WeLoveBurlington written delegation:
WeLoveBurlington is a small, non-partisan, grass roots organization that advocates on a broad range of issues that affect the City of Burlington and its citizens. From its onset, we have opposed both the spurious rationale and the imposed process of Bill 108; particularly the unilaterally imposed amendments that it makes to duly enacted, existing legislation. As such, we endorse the motion of Mayors Meed Ward and Bonnette to abolish the Local Planning Advisory Tribunal or LPAT, both a creature of the past and a monster of the present.

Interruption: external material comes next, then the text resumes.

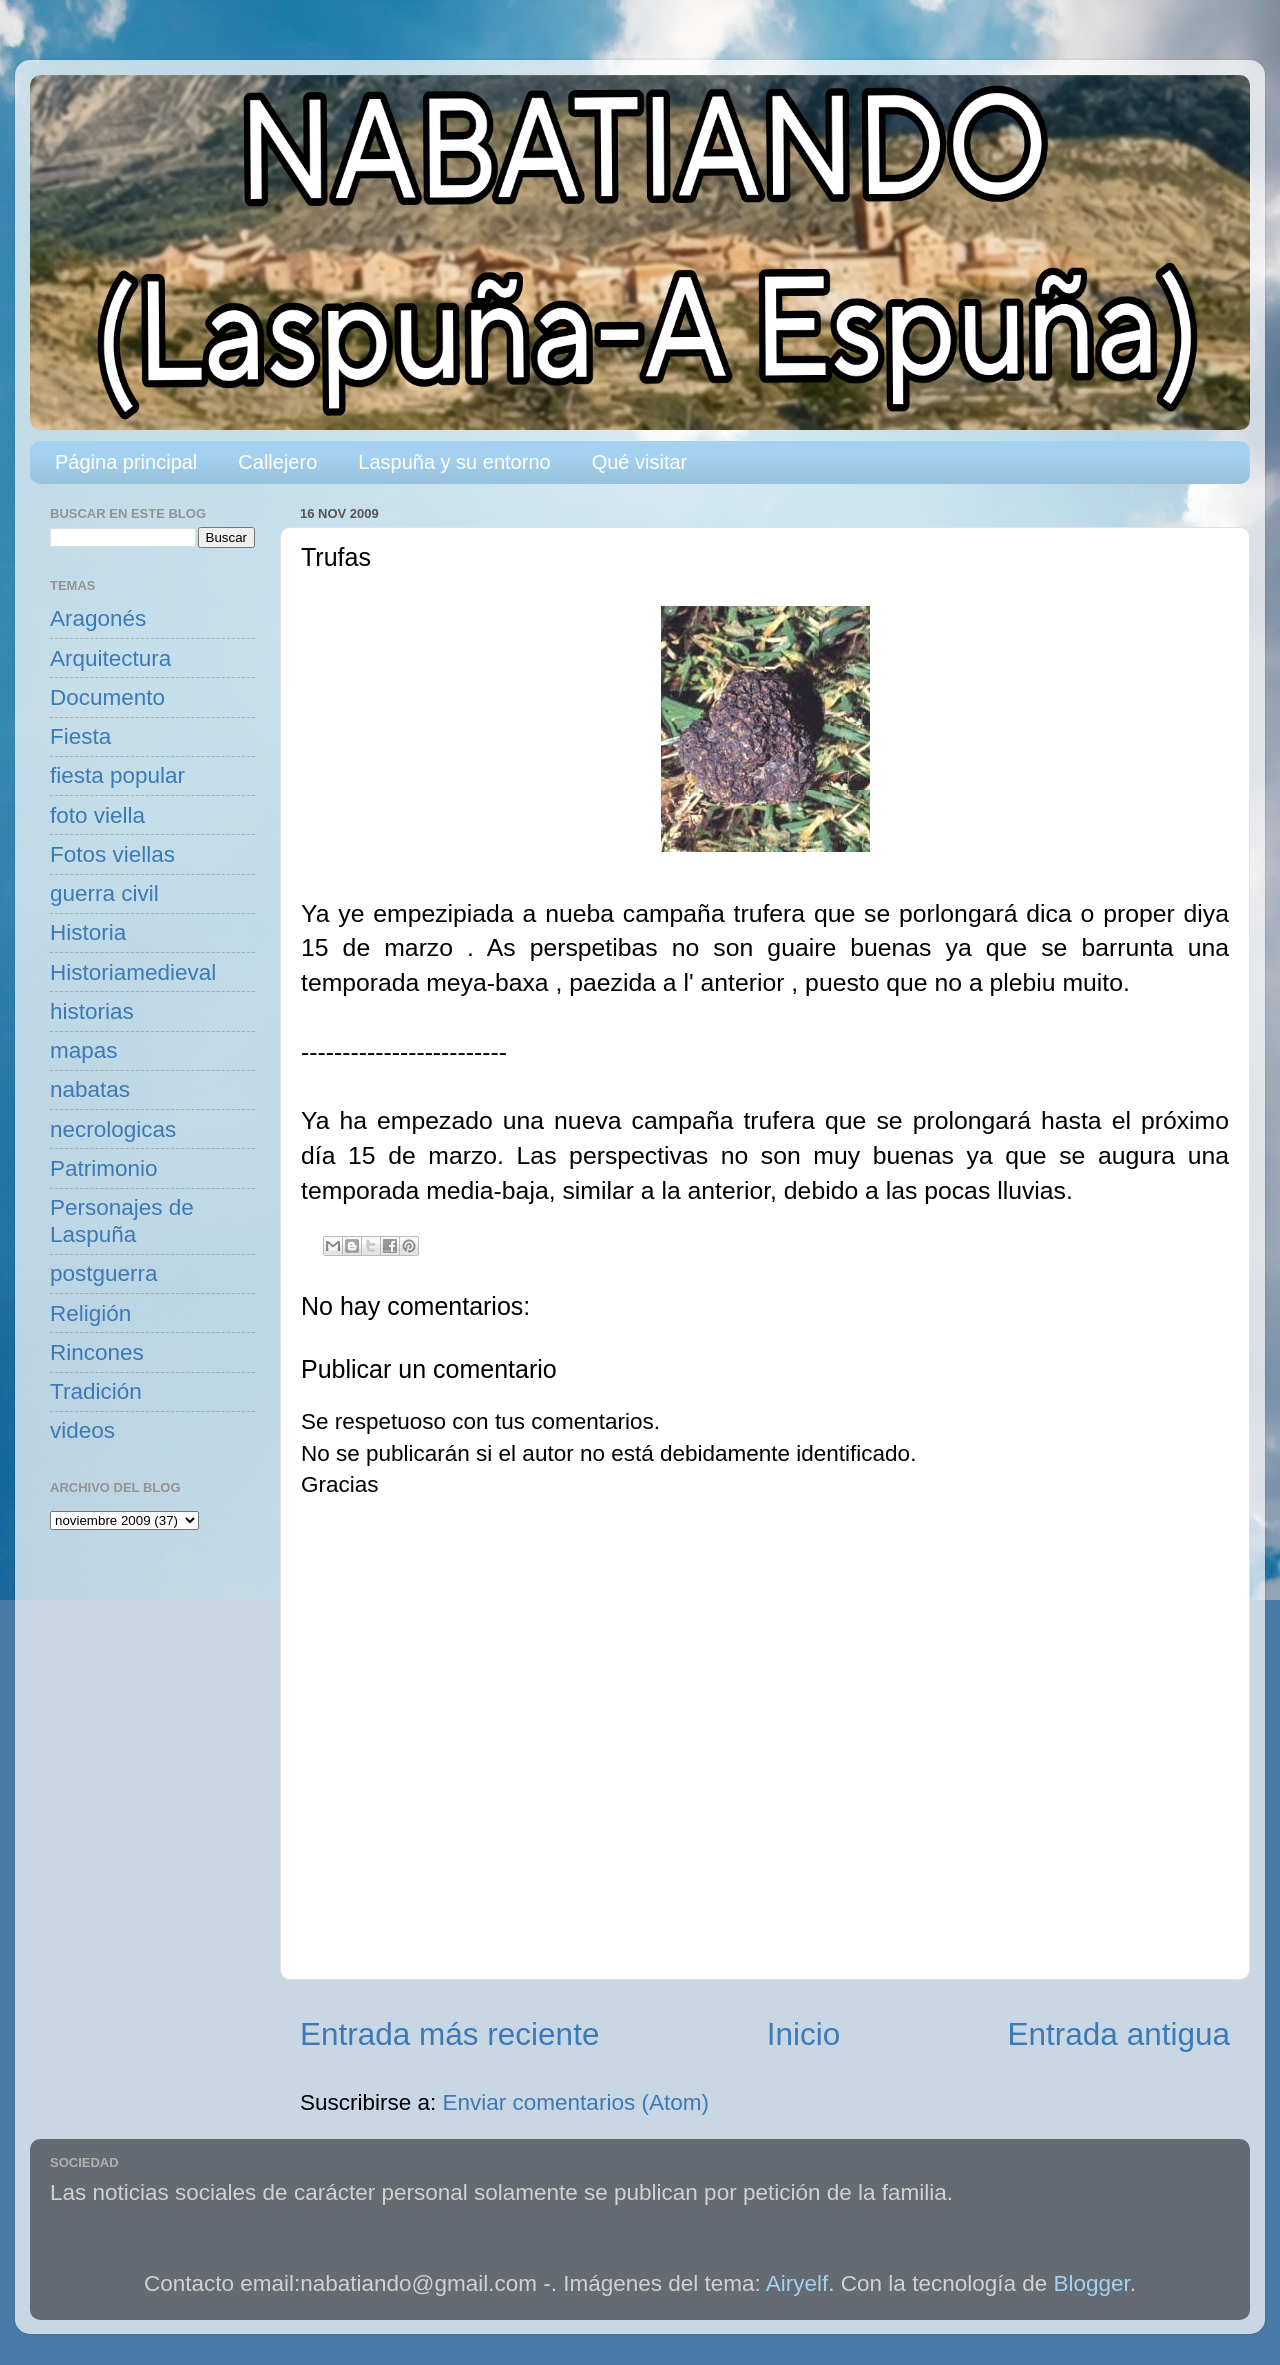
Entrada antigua (1119, 2034)
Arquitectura (110, 658)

“Any quasi-judicial construct, such as the LPAT, that has decision authority over a duly elected body, such as a municipal council, is a flawed creature, the product of a patronistic, dated and closed world view.” — WeLoveBurlington
Our delegation is very brief and speaks to a single fundamental concept – that actions that affect people’s lives and community should have the active involvement and informed consent, or at least awareness, of those people. In other words, citizens have a fundamental right to know about and participate in actions that touch them. One of our tag lines, recently coined, is “Burlington’s Future Determined First and Last by Burlington.” Although this may seem simplistic or parochial we firmly stand by the precept that Burlington’s citizens should always be principal in decisions that involve their interests; that Burlington’s Council – duly elected and representing all the citizens – has a far stronger natural right, an obligation, to influence the City’s future than does an unelected, external tribunal appointed by a government more removed and distant. The government that governs best is not only that which governs least but that which is closest to those to whom it must answer; that is accountable to its neighbours and shares not only their concerns but their physical community.
We fundamentally agree with current wisdom that suggests that the OMB and more recently LPAT is a creature of the past, and no longer serves the interests of the citizens of the province. Any quasi-judicial construct, such as the LPAT, that has decision authority over a duly elected body such as a municipal council is a flawed creature, the product of a patronistic, dated and closed world view. We strongly advocate that Ontario take its place with the rest of Canada and enable municipalities to have a determinate role in their future. Abolish the LPAT.